ST. LOUIS — Researchers at Washington University in St. Louis demonstrated a portable point-of-care PET system capable of real-time interactive imaging during a 2026 study presented at the Society of Nuclear Medicine and Molecular Imaging Annual Meeting. The system delivers high-quality molecular imaging at the bedside and can guide interventional procedures such as biopsies and tumor ablations in constrained clinical environments.
The portable PET technology features a robotic arm that positions detector panels at arbitrary locations to image any organ of interest. In the study, researchers moved the detector panels to six user-selected positions while scanning a phantom containing three clusters of radiotracer-filled rods. Image reconstruction began with five iterations using data from the first position, followed by alternating single-iteration updates as data from each new position became available.

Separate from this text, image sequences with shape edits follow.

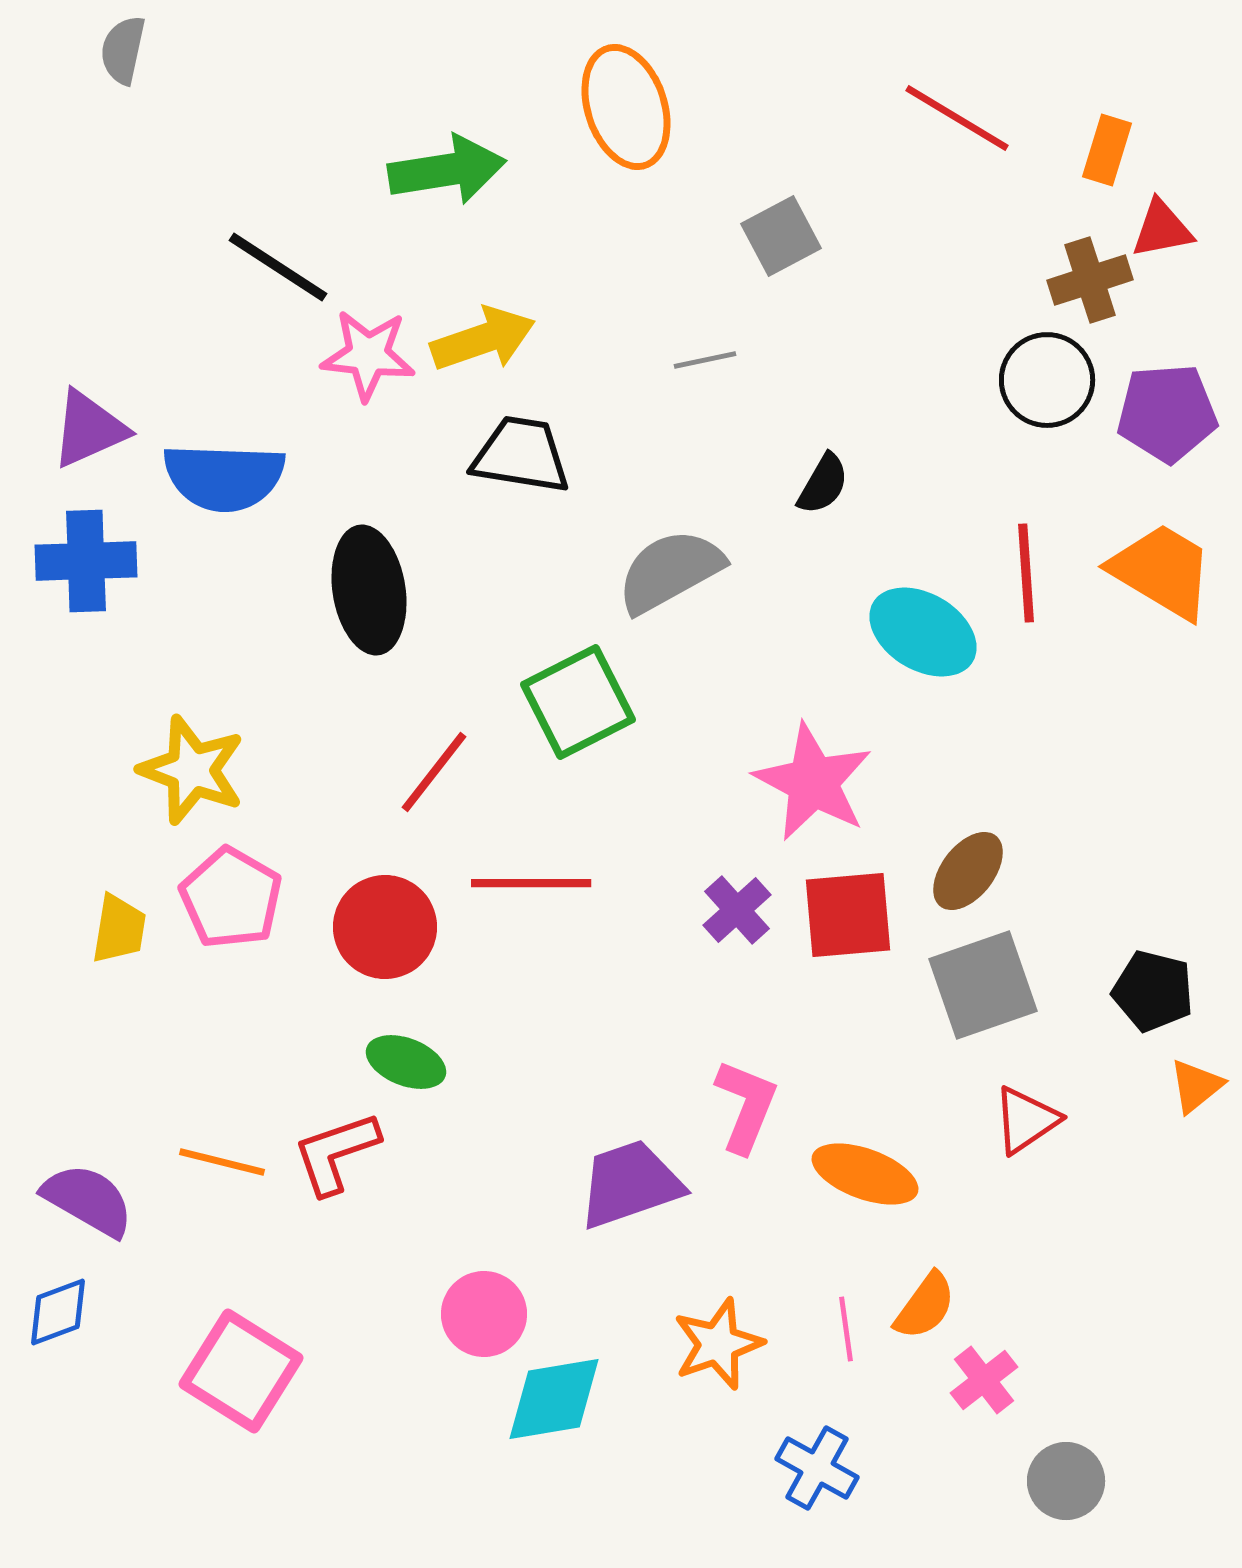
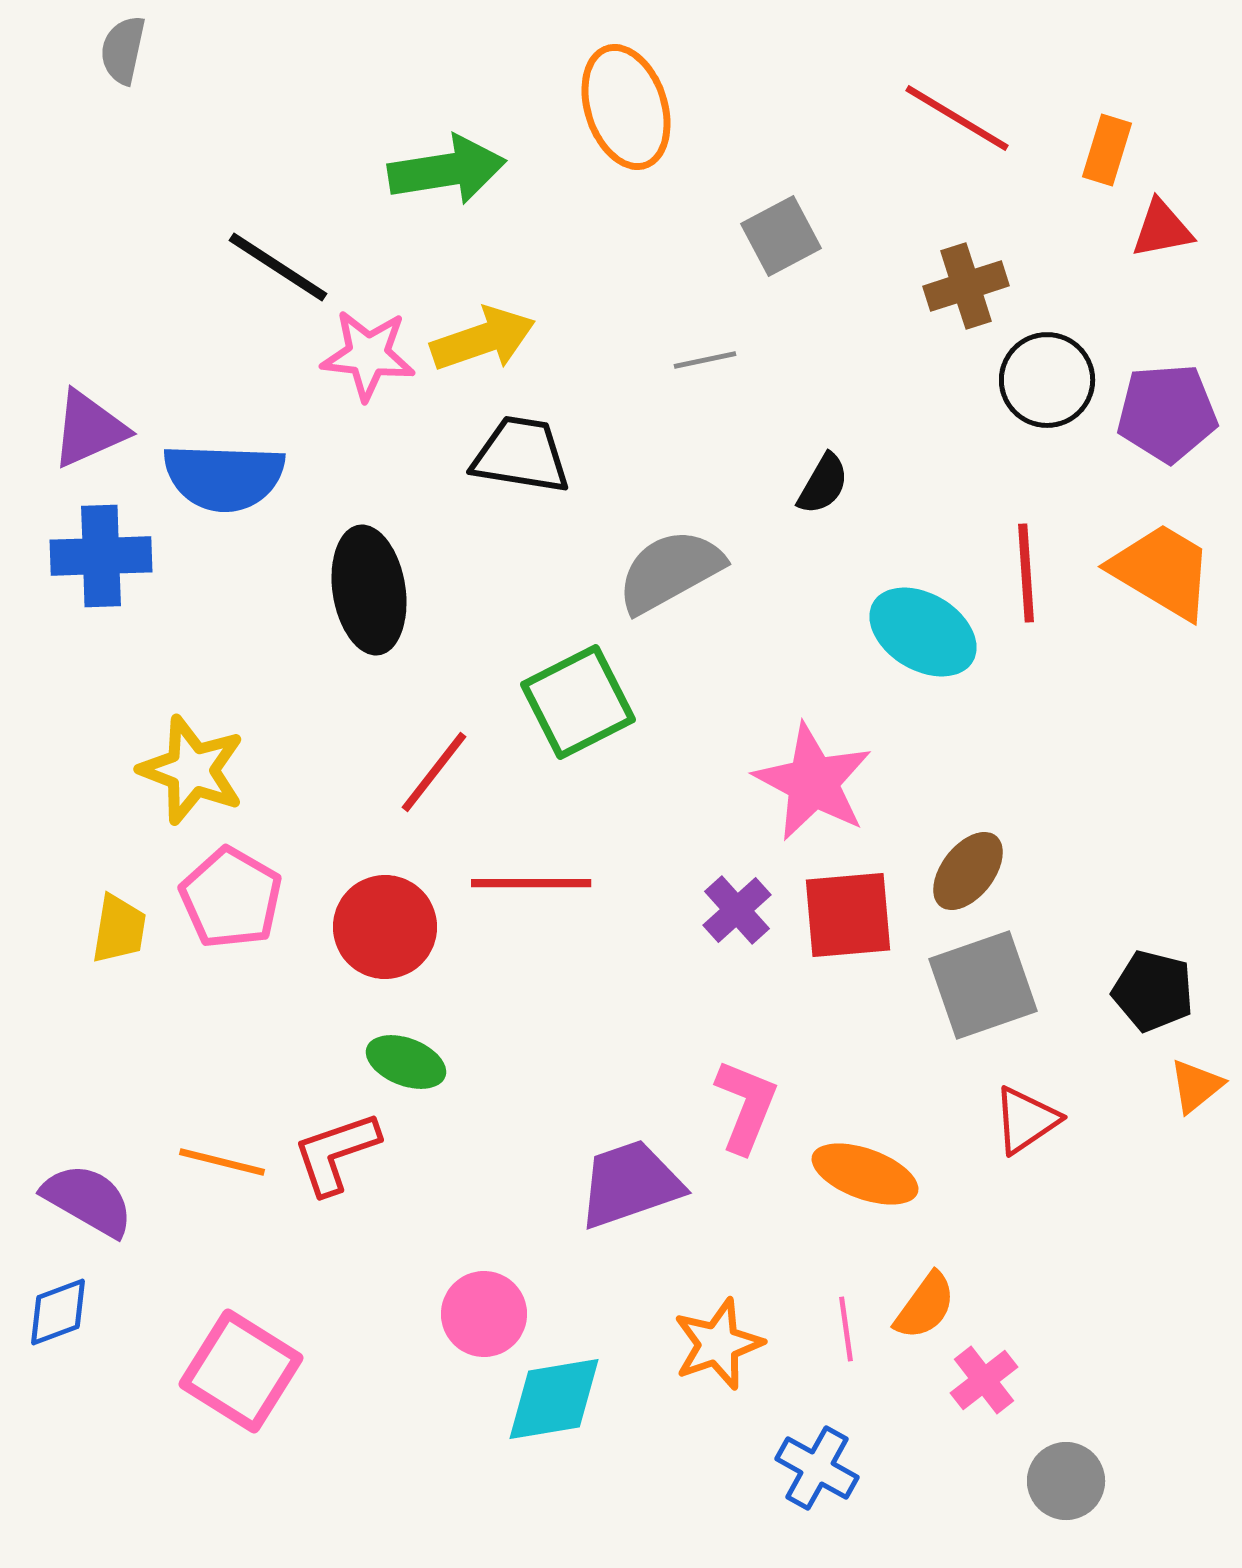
brown cross at (1090, 280): moved 124 px left, 6 px down
blue cross at (86, 561): moved 15 px right, 5 px up
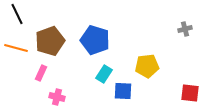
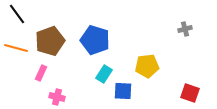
black line: rotated 10 degrees counterclockwise
red square: rotated 12 degrees clockwise
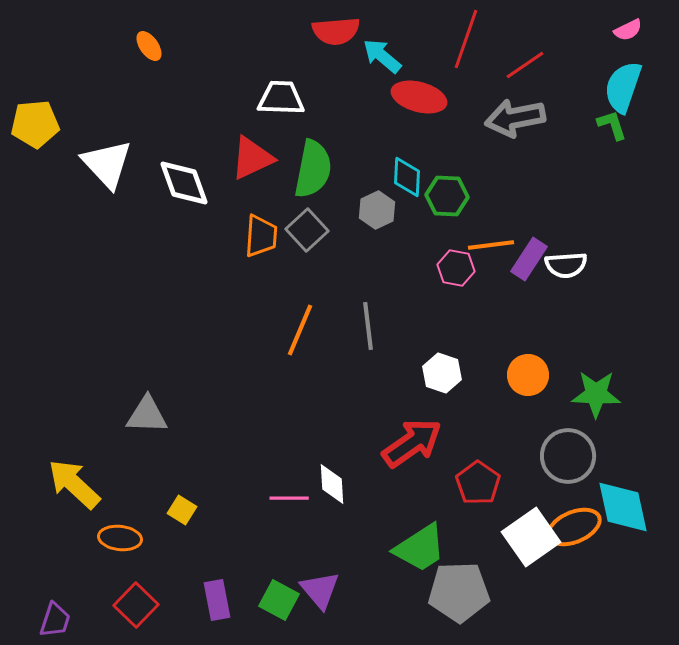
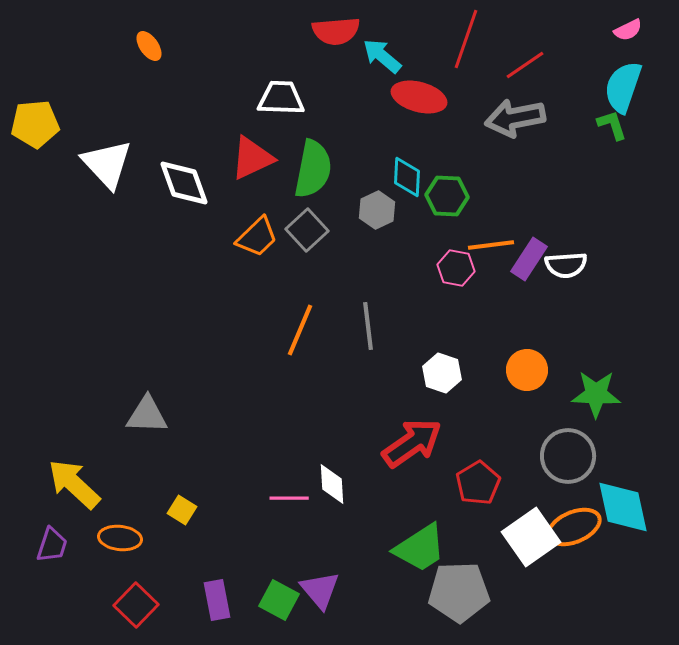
orange trapezoid at (261, 236): moved 4 px left, 1 px down; rotated 42 degrees clockwise
orange circle at (528, 375): moved 1 px left, 5 px up
red pentagon at (478, 483): rotated 6 degrees clockwise
purple trapezoid at (55, 620): moved 3 px left, 75 px up
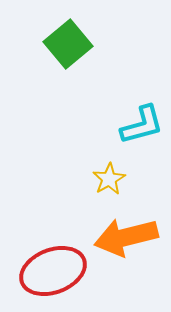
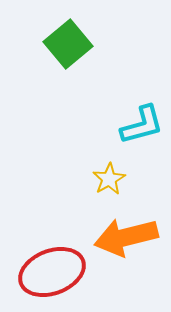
red ellipse: moved 1 px left, 1 px down
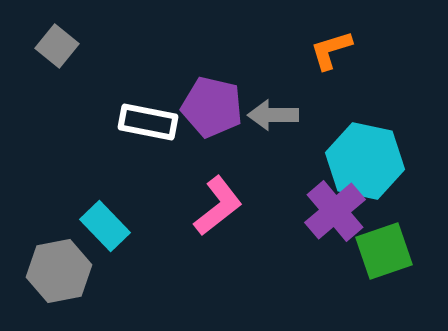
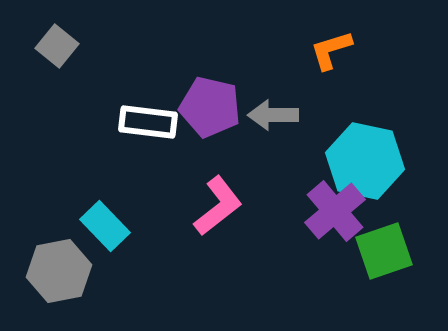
purple pentagon: moved 2 px left
white rectangle: rotated 4 degrees counterclockwise
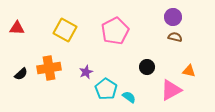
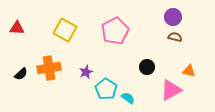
cyan semicircle: moved 1 px left, 1 px down
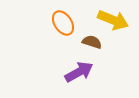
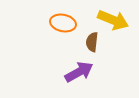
orange ellipse: rotated 45 degrees counterclockwise
brown semicircle: rotated 102 degrees counterclockwise
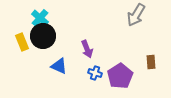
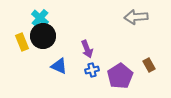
gray arrow: moved 2 px down; rotated 55 degrees clockwise
brown rectangle: moved 2 px left, 3 px down; rotated 24 degrees counterclockwise
blue cross: moved 3 px left, 3 px up; rotated 32 degrees counterclockwise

Data acquisition took longer than reconstruction, enabling continuous image updates during the scan. Phantom structures became clearly distinguishable after three to four detector positions, suggesting that scanning could be terminated early once imaging goals are met. The image quality achieved through this real-time updating framework was comparable to that of a conventional PET reconstruction method, which generates images only after the full scan is complete.
Current interventional procedures primarily rely on anatomical imaging tools like ultrasound, x-ray fluoroscopy, and CT. While PET/CT-guided interventions offer higher accuracy, the technology is cost-prohibitive and not widely accessible. The portable point-of-care PET system presents a more cost-effective alternative that brings molecular imaging capabilities directly to the patient.
"This proposed approach better supports interactive and adaptive imaging workflows at the bedside," said Xiyan Li, a graduate researcher in the Imaging Science doctoral program at Washington University in St. Louis. "It represents a paradigm shift that offers new avenues to deploy novel molecular imaging applications." Li added.
The study used a benchtop prototype system. Researchers are now building a version suitable for initial human imaging studies, which are scheduled to begin in 2027. Yuan-Chuan Tai, PhD, of Washington University in St. Louis, served as senior author of the research.